Key Driver 1: The New Offshore Rig Building Upcycle Continues
To begin, NOV is the dominant rig equipment provider and is playing a key role in the replacement of the world's aging offshore rig fleet. The deepwater business is quite premature in what analysts expect to be a multi-decade expansion, and it is believed that the current new building cycle will reach more than 200 units. Deepwater is the main theme of this cycle and recent success in new areas such as French Guinea, East Africa and Southeast Asia are only adding an already strong demand for new deepwater equipment. In addition, roughly two-thirds of the global fleet is older than 25 years and will need to be replaced. With a dominant market share nearing 70-80%, NOV is the beneficiary of the upcycle.
Key Driver 2: FPSOs are set to begin replacing rig orders starting in 2013
In addition, NOV's current award potential is $120-150 million per vessel, and that figure should grow over time as the company continuously expands its portfolio. As deepwater production gains traction later this decade, additional flexibility in oil and gas processing will prove to be quite useful. With a current floating production storage and offloading (FPSO) fleet of only 150 vessels, the fleet has the ability to double over the next decade and NOV is readying itself to become a massive independent provider of FPSO equipment.

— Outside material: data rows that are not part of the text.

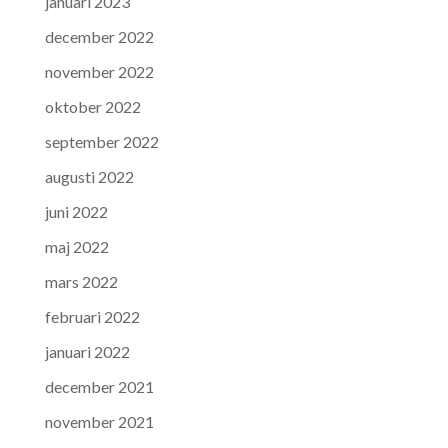
januari 2023
december 2022
november 2022
oktober 2022
september 2022
augusti 2022
juni 2022
maj 2022
mars 2022
februari 2022
januari 2022
december 2021
november 2021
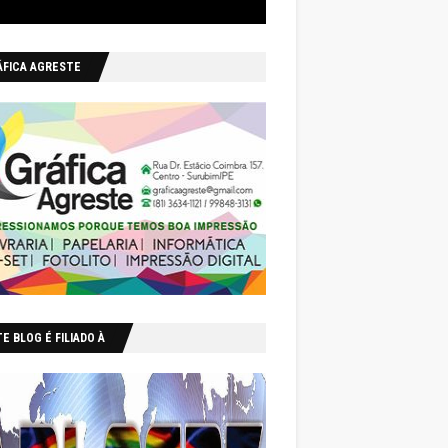
ÁFICA AGRESTE
E BLOG É FILIADO À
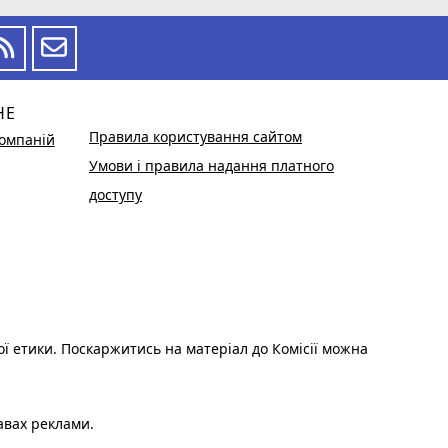
НЕ
Правила користування сайтом
омпаній
Умови і правила надання платного
доступу
ої етики. Поскаржитись на матеріал до Комісії можна
авах реклами.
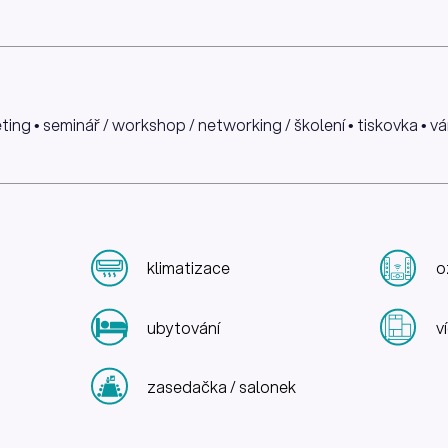
ng • seminář / workshop / networking / školení • tiskovka • ván
klimatizace
o
ubytování
v
zasedačka / salonek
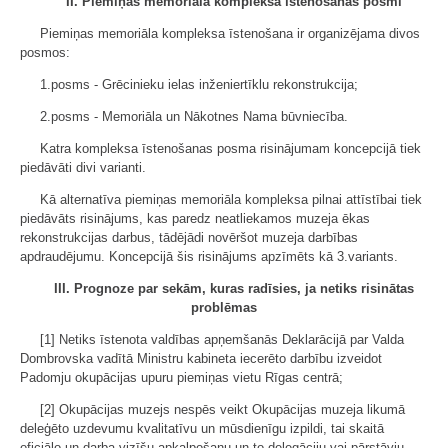
II. Piemiņas memoriāla kompleksa īstenošanas posmi
Piemiņas memoriāla kompleksa īstenošana ir organizējama divos
posmos:
1.posms - Grēcinieku ielas inženiertīklu rekonstrukcija;
2.posms - Memoriāla un Nākotnes Nama būvniecība.
Katra kompleksa īstenošanas posma risinājumam koncepcijā tiek
piedāvāti divi varianti.
Kā alternatīva piemiņas memoriāla kompleksa pilnai attīstībai tiek
piedāvāts risinājums, kas paredz neatliekamos muzeja ēkas
rekonstrukcijas darbus, tādējādi novēršot muzeja darbības
apdraudējumu. Koncepcijā šis risinājums apzīmēts kā 3.variants.
III. Prognoze par sekām, kuras radīsies, ja netiks risinātas
problēmas
[1] Netiks īstenota valdības apņemšanās Deklarācijā par Valda
Dombrovska vadītā Ministru kabineta iecerēto darbību izveidot
Padomju okupācijas upuru piemiņas vietu Rīgas centrā;
[2] Okupācijas muzejs nespēs veikt Okupācijas muzeja likumā
deleģēto uzdevumu kvalitatīvu un mūsdienīgu izpildi, tai skaitā
oficiālo un darba vizīšu apkalpošanu un to delegāciju vai pārstāvju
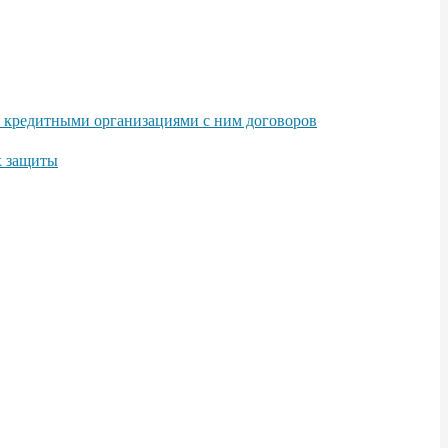
е кредитными организациями с ним договоров
х защиты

Key Driver 3: The Onshore Rig Upcycle Is Accelerating
Furthermore, it seems apparent that contractors are retiring older models and are beginning to seek out new replacements that can meet the demands of unconventional drilling techniques. Roughly 150 mechanical rigs have been retired by public drilling contractors, just this year alone. Only 25% of all rigs are using new technology, and analysts believe over 1,000 new land rigs will be ordered this cycle. Each complete land rig order represents around $20 million for NOV. This signals a tremendous revenue boost over the next 10 years for "No Other Vendor." Also, a growing rig fleet in addition to increasing safety standards will drive margins even after the upcycle.
Key Driver 4: Essential In The Current "Oil Renaissance"
Finally, after many years of lackluster production, there are now more oil than gas rigs in the U.S. Without NOV's rig equipment and technology, the revival of the North American oil industry would be impossible. Key players in the oil field are now beginning to invest in NOV's technology, signaling huge earnings increases over the next decade.
In conclusion, NOV makes a great investment in the current oil upcycle. As opposed to the competition, NOV is trading at a large valuation discount nearing 30%. Investors should consider purchasing exposure, as shares are modestly priced at the moment. Through a multitude of factors, the price will continue to be driven over a long-term outlook.
Disclosure: I am long NOV, SLB. I wrote this article myself, and it expresses my own opinions. I am not receiving compensation for it (other than from Seeking Alpha). I have no business relationship with any company whose stock is mentioned in this article.